A Beginner’s Guide to Backpacking in Michigan


Embarking on an exciting journey to explore the great outdoors is already an adventure. Backpacking in Michigan alongside isolated beaches, mesmerizing lakes and many protected federal forests will immediately leave every novice backpacker speechless and wanting to return. Not sure where to go or how to commence your adventure? This guide will surely meet all your needs.
 

 A Remarkable Escape to Chapel Loop

Chapel Rock formation beside Lake Superior in the fall
Chapel Rock | Photo Courtesy of Justin Mault

Chapel Loop offers everything that a true nature lover can ever ask of – waterfalls, cliffs, coves, sandy beaches, a chance to rent a boat and astonishing viewpoints overlooking the crystal clear, emerald water of Lake Superior. The loop ties together three extraordinary heavy-hitters of the Upper Peninsula, Chapel Falls, Chapel Rocks and Grand Portal Point. As you hike around Pictured Rocks National Lakeshore, make sure you bring loads of water and an insect repellent, bugs and mosquitoes can be rather tedious, especially near the beach.
 

 A Weekend Getaway to The Jordan River Trail

Along one of the state’s oldest protected rivers, the moderate 19-mile trail is a popular weekend getaway destination for locals. As you walk the path, encounter dark-colored minks, otters and other wildlife. Enjoy the insect-free hike.
 

Embark in Stunning Manistee River Trail/North Country Trail Loop

Aerial view of the Manistee River in forest at sunset
Manistee River Trail | Photo Courtesy of Instagram Fan a.r.t_designs

Although you would need to drive about 30 miles west of Cadillac, numerous backpackers and keen hikers undoubtedly reckon it to be the best backpacking route in Michigan. The Manistee River Trail is 11 miles of hardwood forests and rolling hills, connecting to the 8.5 miles of the North Country Trail Loop, via a superb 245-foot suspension bridge over the two sites.
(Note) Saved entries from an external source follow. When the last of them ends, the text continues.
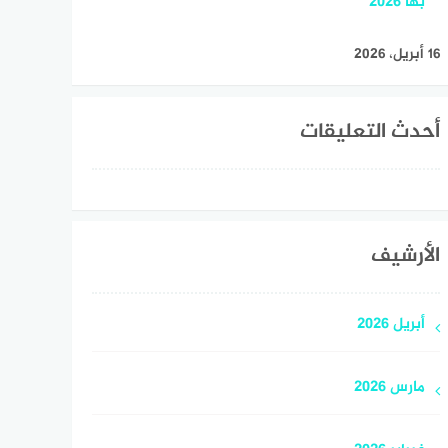
بها 2026
16 أبريل، 2026
أحدث التعليقات
الأرشيف
أبريل 2026
مارس 2026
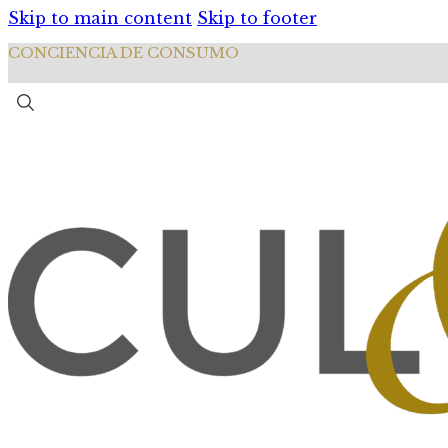
Skip to main content
Skip to footer
CONCIENCIA DE CONSUMO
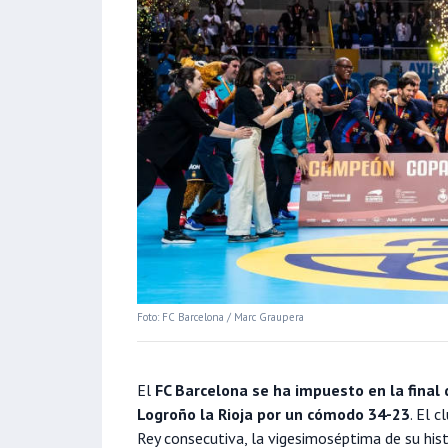
Foto: FC Barcelona / Marc Graupera
El
FC Barcelona se ha impuesto en la final
Logroño la Rioja por un cómodo 34-23
. El 
Rey consecutiva, la vigesimoséptima de su hist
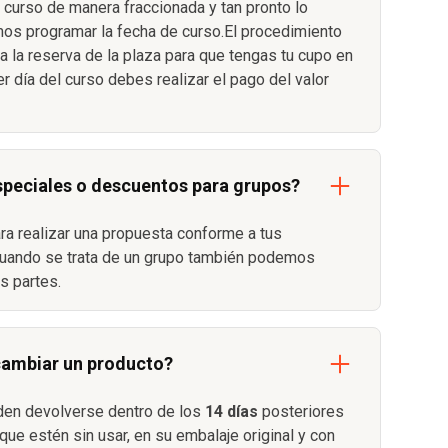
 curso de manera fraccionada y tan pronto lo
s programar la fecha de curso.El procedimiento
 la reserva de la plaza para que tengas tu cupo en
er día del curso debes realizar el pago del valor
speciales o descuentos para grupos?
ara realizar una propuesta conforme a tus
uando se trata de un grupo también podemos
as partes.
cambiar un producto?
den devolverse dentro de los
14 días
posteriores
que estén sin usar, en su embalaje original y con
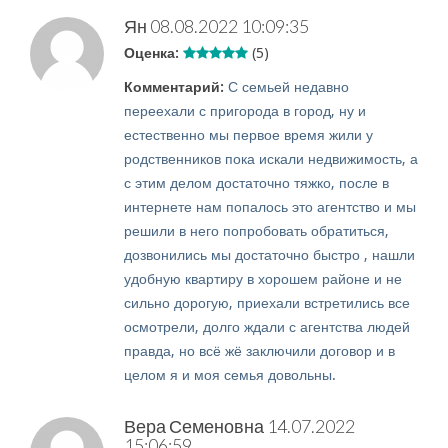
Ян
08.08.2022 10:09:35
Оценка:
(5)
Комментарий:
С семьей недавно
переехали с пригорода в город, ну и
естественно мы первое время жили у
родственников пока искали недвижимость, а
с этим делом достаточно тяжко, после в
интернете нам попалось это агентство и мы
решили в него попробовать обратиться,
дозвонились мы достаточно быстро , нашли
удобную квартиру в хорошем районе и не
сильно дорогую, приехали встретились все
осмотрели, долго ждали с агентства людей
правда, но всё жё заключили договор и в
целом я и моя семья довольны.
Вера Семеновна
14.07.2022
15:06:59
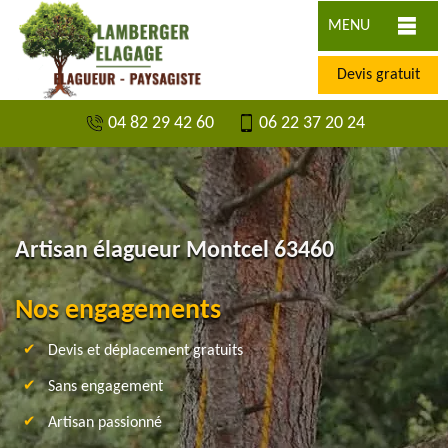
MENU
Devis gratuit
04 82 29 42 60
06 22 37 20 24
Artisan élagueur Montcel 63460
Nos engagements
Devis et déplacement gratuits
Sans engagement
Artisan passionné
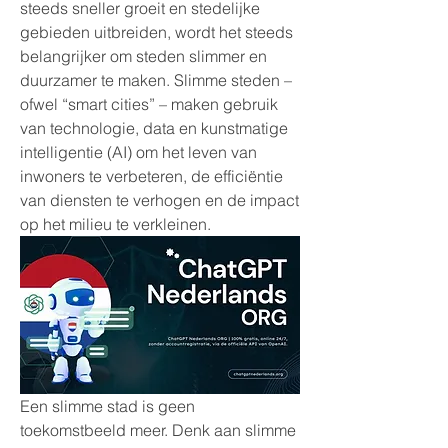
steeds sneller groeit en stedelijke 
gebieden uitbreiden, wordt het steeds 
belangrijker om steden slimmer en 
duurzamer te maken. Slimme steden – 
ofwel “smart cities” – maken gebruik 
van technologie, data en kunstmatige 
intelligentie (AI) om het leven van 
inwoners te verbeteren, de efficiëntie 
van diensten te verhogen en de impact 
op het milieu te verkleinen.
Een slimme stad is geen 
toekomstbeeld meer. Denk aan slimme 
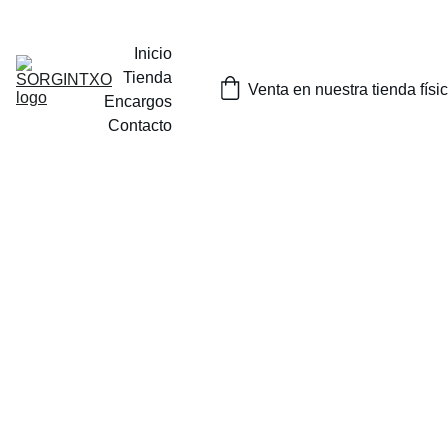
¡SORTEOS MENSUALES DE NUESTROS PRODUCTOS EN 
INSTAGRAM O EN NUESTRA TIENDA FISICA EN TOLOSA!
Inicio
Tienda
Venta en nuestra tienda físi
Encargos
Contacto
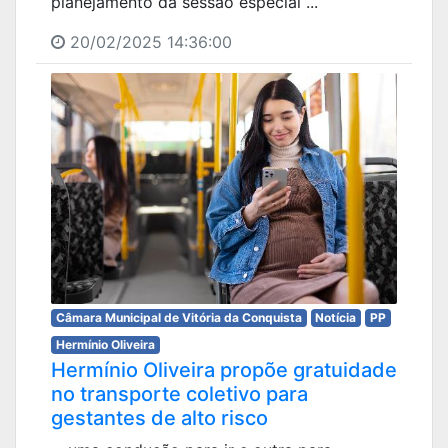
planejamento da sessão especial ...
20/02/2025 14:36:00
Câmara Municipal de Vitória da Conquista
Notícia
PP
Hermínio Oliveira
Hermínio Oliveira propõe gratuidade
no transporte coletivo para
gestantes de alto risco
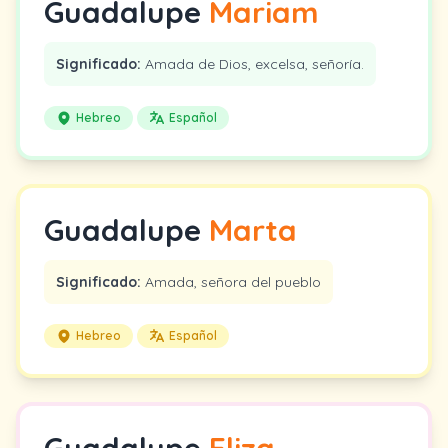
Guadalupe
Mariam
Significado:
Amada de Dios, excelsa, señoría.
Hebreo
Español
Guadalupe
Marta
Significado:
Amada, señora del pueblo
Hebreo
Español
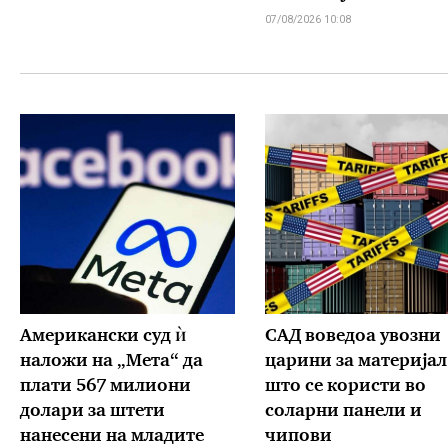
07/08/2026 10:08
Американски суд ѝ
САД воведоа увозни
наложи на „Мета“ да
царини за материјал
плати 567 милиони
што се користи во
долари за штети
соларни панели и
нанесени на младите
чипови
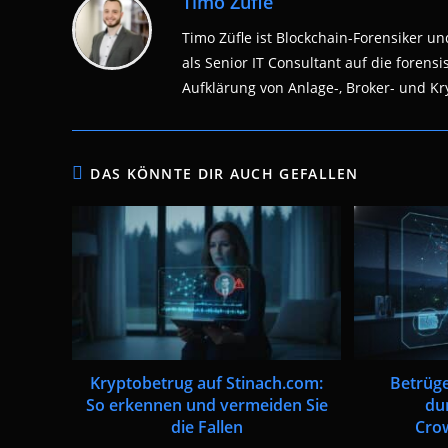
Timo Züfle
Timo Züfle ist Blockchain-Forensiker und
als Senior IT Consultant auf die fore
Aufklärung von Anlage-, Broker- und Kry
DAS KÖNNTE DIR AUCH GEFALLEN
Kryptobetrug auf Stinach.com:
Betrüge
So erkennen und vermeiden Sie
du
die Fallen
Cro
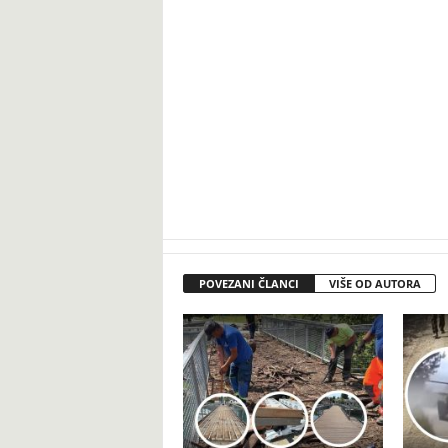
POVEZANI ČLANCI
VIŠE OD AUTORA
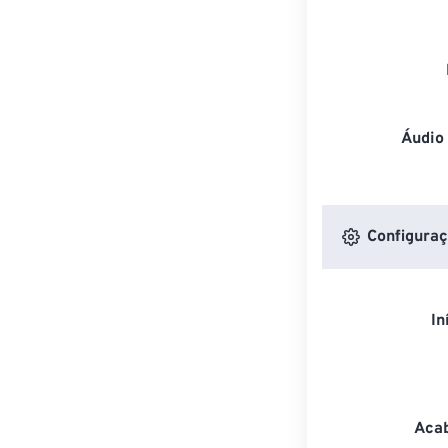
Áudio
Configuraç
In
Acab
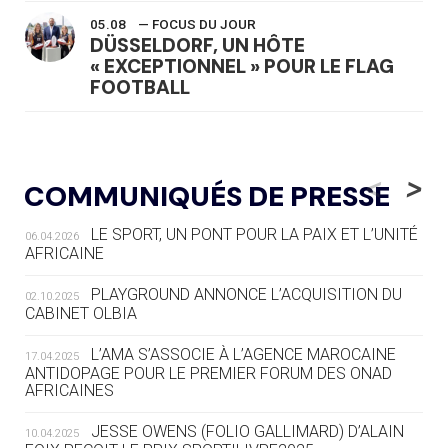
05.08
— FOCUS DU JOUR
DÜSSELDORF, UN HÔTE
« EXCEPTIONNEL » POUR LE FLAG
FOOTBALL
05.08
— LUGE
LE RÊVE DE VOIR LA LUGE ALPINE
<
>
COMMUNIQUÉS DE PRESSE
AUX JO « N'EST PAS FINI »
LE SPORT, UN PONT POUR LA PAIX ET L’UNITÉ
06.04.2026
05.08
— TIR À L'ARC
AFRICAINE
DES MONDIAUX À BRISBANE SUR LA
ROUTE DES JO 2032
PLAYGROUND ANNONCE L’ACQUISITION DU
02.10.2025
CABINET OLBIA
05.08
— ALPES FRANÇAISES 2030
LE VILLAGE OLYMPIQUE DES ARAVIS
L’AMA S’ASSOCIE À L’AGENCE MAROCAINE
17.04.2025
SE DESSINE
ANTIDOPAGE POUR LE PREMIER FORUM DES ONAD
AFRICAINES
04.08
— FOCUS DU JOUR
JESSE OWENS (FOLIO GALLIMARD) D’ALAIN
10.04.2025
LE COJOP A TROUVÉ SON VILLAGE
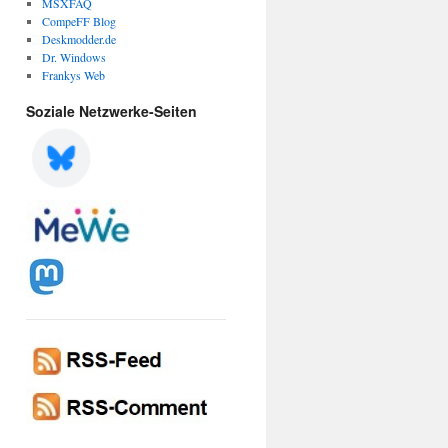
MSXFAQ
CompeFF Blog
Deskmodder.de
Dr. Windows
Frankys Web
Soziale Netzwerke-Seiten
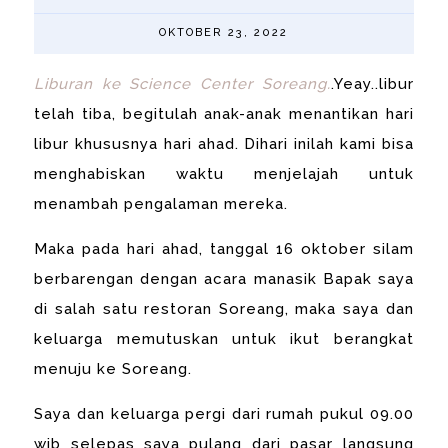
OKTOBER 23, 2022
Liburan ke Science Center Soreang.
.Yeay..libur
telah tiba, begitulah anak-anak menantikan hari
libur khususnya hari ahad. Dihari inilah kami bisa
menghabiskan waktu menjelajah untuk
menambah pengalaman mereka.
Maka pada hari ahad, tanggal 16 oktober silam
berbarengan dengan acara manasik Bapak saya
di salah satu restoran Soreang, maka saya dan
keluarga memutuskan untuk ikut berangkat
menuju ke Soreang.
Saya dan keluarga pergi dari rumah pukul 09.00
wib selepas saya pulang dari pasar langsung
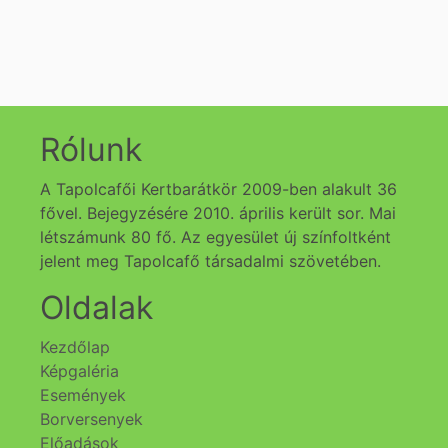
Rólunk
A Tapolcafői Kertbarátkör 2009-ben alakult 36
fővel. Bejegyzésére 2010. április került sor. Mai
létszámunk 80 fő. Az egyesület új színfoltként
jelent meg Tapolcafő társadalmi szövetében.
Oldalak
Kezdőlap
Képgaléria
Események
Borversenyek
Előadások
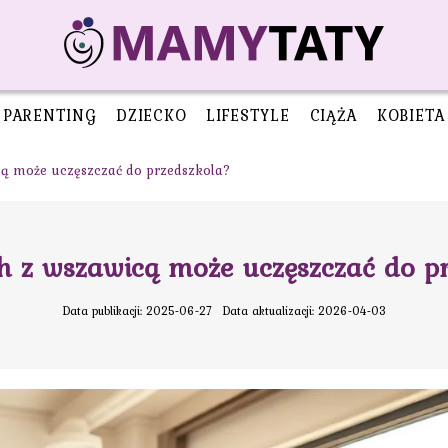
PARENTING
DZIECKO
LIFESTYLE
CIĄŻA
KOBIETA
ą może uczęszczać do przedszkola?
 z wszawicą może uczęszczać do p
Data publikacji: 2025-06-27
Data aktualizacji: 2026-04-03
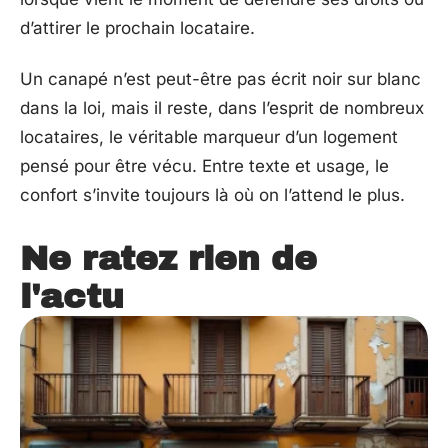
d’attirer le prochain locataire.
Un canapé n’est peut-être pas écrit noir sur blanc
dans la loi, mais il reste, dans l’esprit de nombreux
locataires, le véritable marqueur d’un logement
pensé pour être vécu. Entre texte et usage, le
confort s’invite toujours là où on l’attend le plus.
Ne ratez rien de
l'actu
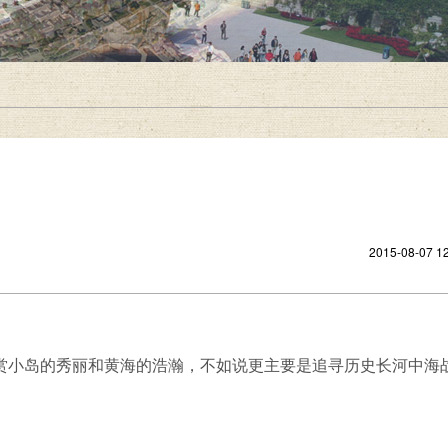
2015-08-07 12
小岛的秀丽和黄海的浩瀚，不如说更主要是追寻历史长河中海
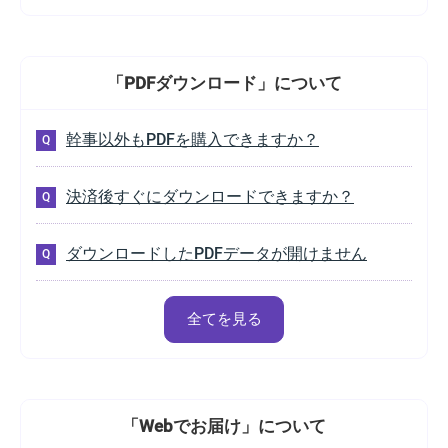
「PDFダウンロード」
について
幹事以外もPDFを購入できますか？
決済後すぐにダウンロードできますか？
ダウンロードしたPDFデータが開けません
全てを見る
「Webでお届け」
について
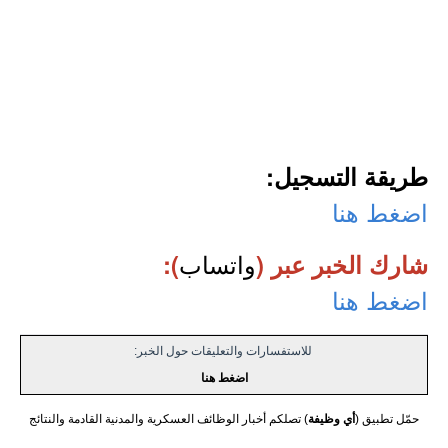
طريقة التسجيل:
اضغط هنا
واتساب
شارك الخبر عبر (
):
اضغط هنا
للاستفسارات والتعليقات حول الخبر:
اضغط هنا
حمّل تطبيق (
أي وظيفة
) تصلكم أخبار الوظائف العسكرية والمدنية القادمة والنتائج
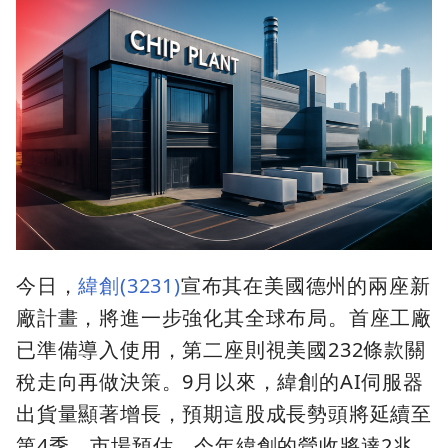
今日，
緯創(3231)
宣布其在美國德州的兩座新
廠計畫，將進一步強化其全球布局。首座工廠
已準備導入使用，第二座則視美國232條款關
稅走向再做決策。9月以來，緯創的AI伺服器
出貨量顯著增長，預期這股成長勢頭將延續至
第4季。市場預估，今年緯創的營收將達2兆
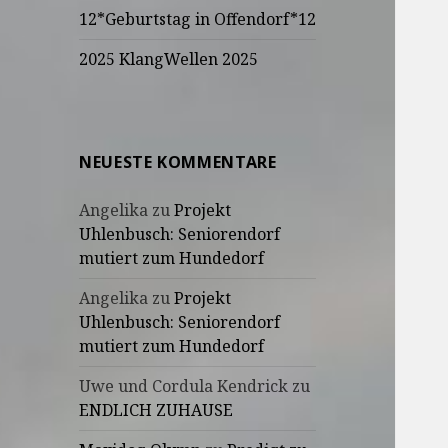
12*Geburtstag in Offendorf*12
2025 KlangWellen 2025
NEUESTE KOMMENTARE
Angelika
zu
Projekt
Uhlenbusch: Seniorendorf
mutiert zum Hundedorf
Angelika
zu
Projekt
Uhlenbusch: Seniorendorf
mutiert zum Hundedorf
Uwe und Cordula Kendrick
zu
ENDLICH ZUHAUSE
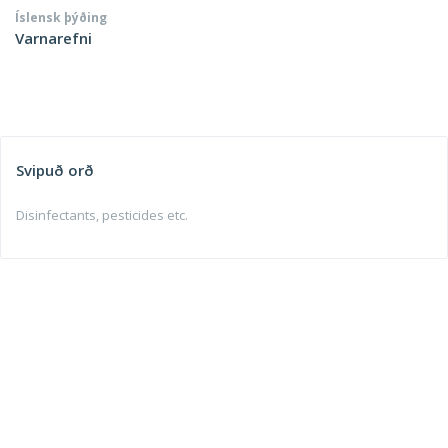
Íslensk þýðing
Varnarefni
Svipuð orð
Disinfectants, pesticides etc.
All backpackers and nature-lovers can enjoy the amazing views of the rivers, go salmon fishing, see the natural waterfalls and spend several days at the Seaton Creek National Campground or the Red Bridge Access Site in between.
 
 

Backpacking Essentials Along Michigan's Trails

Backpacker hiking across bridge over river in the forest
Hiking at Pictured Rocks National Lakeshore | Photo Courtesy of Instagram Fan grantplace

Be mindful that some walks may last up to three days, so you need to prepare in advance and bring all your camping gear. Pictured Rocks must be explored over several days since the total length of the trail from Sable Falls to Munising Falls is over 42 miles. If you are planning to spend the night somewhere in Pictured Rocks, you will need a permit for backcountry camping. You will be hiking on various terrain and crossing many streams. Therefore, bringing an extra pair of walking boots and socks is vital. Some trails and parking lots are closed during the winter season, so plan your visit accordingly.
 

Camping Gear and Food 101

Tent on shore in Munising at sunset
Camping in Munising | Photo Courtesy of Instagram Fan adventureswithkp

The same backpacking and camping rules apply in Michigan, as they do everywhere else. If you wish to camp, then you must bring a tent, sleeping bag and all other necessary amenities to make your stay even more thrilling. Make sure to check which places have camping stationaries. The trail from Red Bridge to Seaton Creek Campground, which has a nice parking lot next to the road, and a beautiful camping spot, is one of the best places to spend the night in Michigan's wilderness. When it comes to food, do your research. There might be some rules and regulations about the storage of wood due to wildlife in the area. How you pack and preserve your food is also vital.
 
 
You don't need to be an expert to go backpacking in Michigan’s dazzling natural wonders. Get your gear on, disconnect from your digital technology and reconnect with nature by embarking on some of these vista trails.